1 liter = 1000 milliliters
Volume of KMnO4 solution (in milliliters) = 0.01872 liters * 1000 = 18.72 milliliters
Therefore, approximately 18.72 milliliters of 0.250 M KMnO4 solution are needed to react with 3.55 grams of FeSO4.
To find out how many milliliters of 0.250 M KMnO4 are needed to react with 3.55 grams of FeSO4, we need to use stoichiometry and the molar ratios from the balanced equation.
First, let's calculate the number of moles of FeSO4 using its molar mass:
Molar mass of FeSO4 = atomic mass of Fe + atomic mass of S + 4 * atomic mass of O
= (55.845 g/mol) + (32.06 g/mol) + 4 * (16.00 g/mol)
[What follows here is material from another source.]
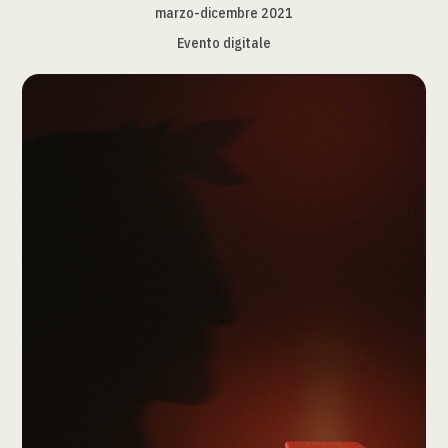
marzo-dicembre 2021
Evento digitale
= 55.845 g/mol + 32.06 g/mol + 64.00 g/mol
= 151.905 g/mol
Number of moles of FeSO4 = mass / molar mass
= 3.55 g / 151.905 g/mol
≈ 0.02338 moles
From the balanced equation, we can see that the molar ratio between FeSO4 and KMnO4 is 10:2. This means that for every 10 moles of FeSO4, we need 2 moles of KMnO4.
Now, we can use the molar ratio and the concentration of KMnO4 to find the volume (in liters) of KMnO4 needed to react with the given amount of FeSO4.
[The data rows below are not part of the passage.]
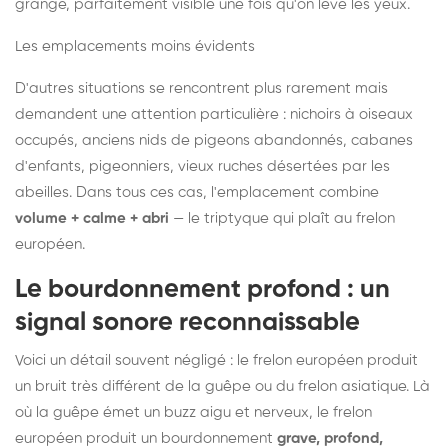
grange, parfaitement visible une fois qu'on lève les yeux.
Les emplacements moins évidents
D'autres situations se rencontrent plus rarement mais
demandent une attention particulière : nichoirs à oiseaux
occupés, anciens nids de pigeons abandonnés, cabanes
d'enfants, pigeonniers, vieux ruches désertées par les
abeilles. Dans tous ces cas, l'emplacement combine
volume + calme + abri
— le triptyque qui plaît au frelon
européen.
Le bourdonnement profond : un
signal sonore reconnaissable
Voici un détail souvent négligé : le frelon européen produit
un bruit très différent de la guêpe ou du frelon asiatique. Là
où la guêpe émet un buzz aigu et nerveux, le frelon
européen produit un bourdonnement
grave, profond,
Number of moles of KMnO4 = (0.02338 moles FeSO4) * (2 moles KMnO4 / 10 moles FeSO4)
= 0.004676 moles KMnO4
Now, we can use the molarity of KMnO4 to find the volume:
Volume of KMnO4 (in liters) = number of moles of KMnO4 / molarity of KMnO4
= 0.004676 moles / 0.250 M
= 0.0187 L
Finally, convert the volume from liters to milliliters:
Volume of KMnO4 (in milliliters) = 0.0187 L * 1000 mL/L
= 18.7 mL
So, approximately 18.7 milliliters of 0.250 M KMnO4 are needed to react with 3.55 grams of FeSO4.
mols FeSO4 = grams/molar mass = ?
Use the coefficients in the balanced equation to convert mols FeSO4 to mols KMnO4.
M KMnO4 = mols KMnO4/L KMnO4. You know M and mols, solve for L and convert to mL.